_Required work_
Please retype the data in full and exactly; the pictures are not part of the copy.

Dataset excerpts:
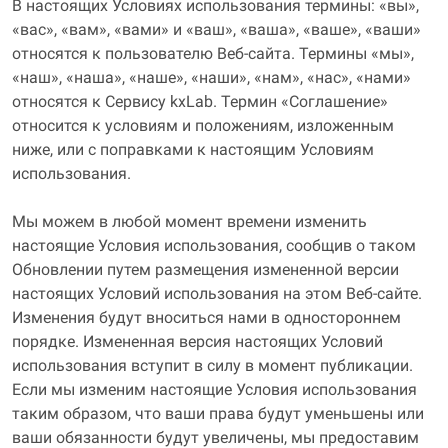
В настоящих Условиях использования термины: «вы»,
«вас», «вам», «вами» и «ваш», «ваша», «ваше», «ваши»
относятся к пользователю Веб-сайта. Термины «мы»,
«наш», «наша», «наше», «наши», «нам», «нас», «нами»
относятся к Сервису kxLab. Термин «Соглашение»
относится к условиям и положениям, изложенным
ниже, или с поправками к настоящим Условиям
использования.
Мы можем в любой момент времени изменить
настоящие Условия использования, сообщив о таком
Обновлении путем размещения измененной версии
настоящих Условий использования на этом Веб-сайте.
Изменения будут вноситься нами в одностороннем
порядке. Измененная версия настоящих Условий
использования вступит в силу в момент публикации.
Если мы изменим настоящие Условия использования
таким образом, что ваши права будут уменьшены или
ваши обязанности будут увеличены, мы предоставим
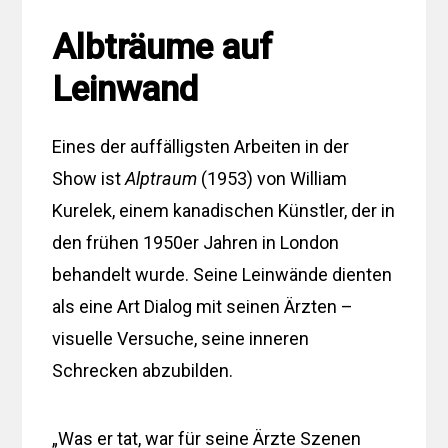
Albträume auf
Leinwand
Eines der auffälligsten Arbeiten in der
Show ist
Alptraum
(1953) von William
Kurelek, einem kanadischen Künstler, der in
den frühen 1950er Jahren in London
behandelt wurde. Seine Leinwände dienten
als eine Art Dialog mit seinen Ärzten –
visuelle Versuche, seine inneren
Schrecken abzubilden.
„Was er tat, war für seine Ärzte Szenen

_Task answer_
В настоящих Условиях использования термины: «вы»,
«вас», «вам», «вами» и «ваш», «ваша», «ваше», «ваши»
относятся к пользователю Веб-сайта. Термины «мы»,
«наш», «наша», «наше», «наши», «нам», «нас», «нами»
относятся к Сервису kxLab. Термин «Соглашение»
относится к условиям и положениям, изложенным
ниже, или с поправками к настоящим Условиям
использования.
Мы можем в любой момент времени изменить
настоящие Условия использования, сообщив о таком
Обновлении путем размещения измененной версии
настоящих Условий использования на этом Веб-сайте.
Изменения будут вноситься нами в одностороннем
порядке. Измененная версия настоящих Условий
использования вступит в силу в момент публикации.
Если мы изменим настоящие Условия использования
таким образом, что ваши права будут уменьшены или
ваши обязанности будут увеличены, мы предоставим
Albträume auf
Leinwand
Eines der auffälligsten Arbeiten in der
Show ist
Alptraum
(1953) von William
Kurelek, einem kanadischen Künstler, der in
den frühen 1950er Jahren in London
behandelt wurde. Seine Leinwände dienten
als eine Art Dialog mit seinen Ärzten –
visuelle Versuche, seine inneren
Schrecken abzubilden.
„Was er tat, war für seine Ärzte Szenen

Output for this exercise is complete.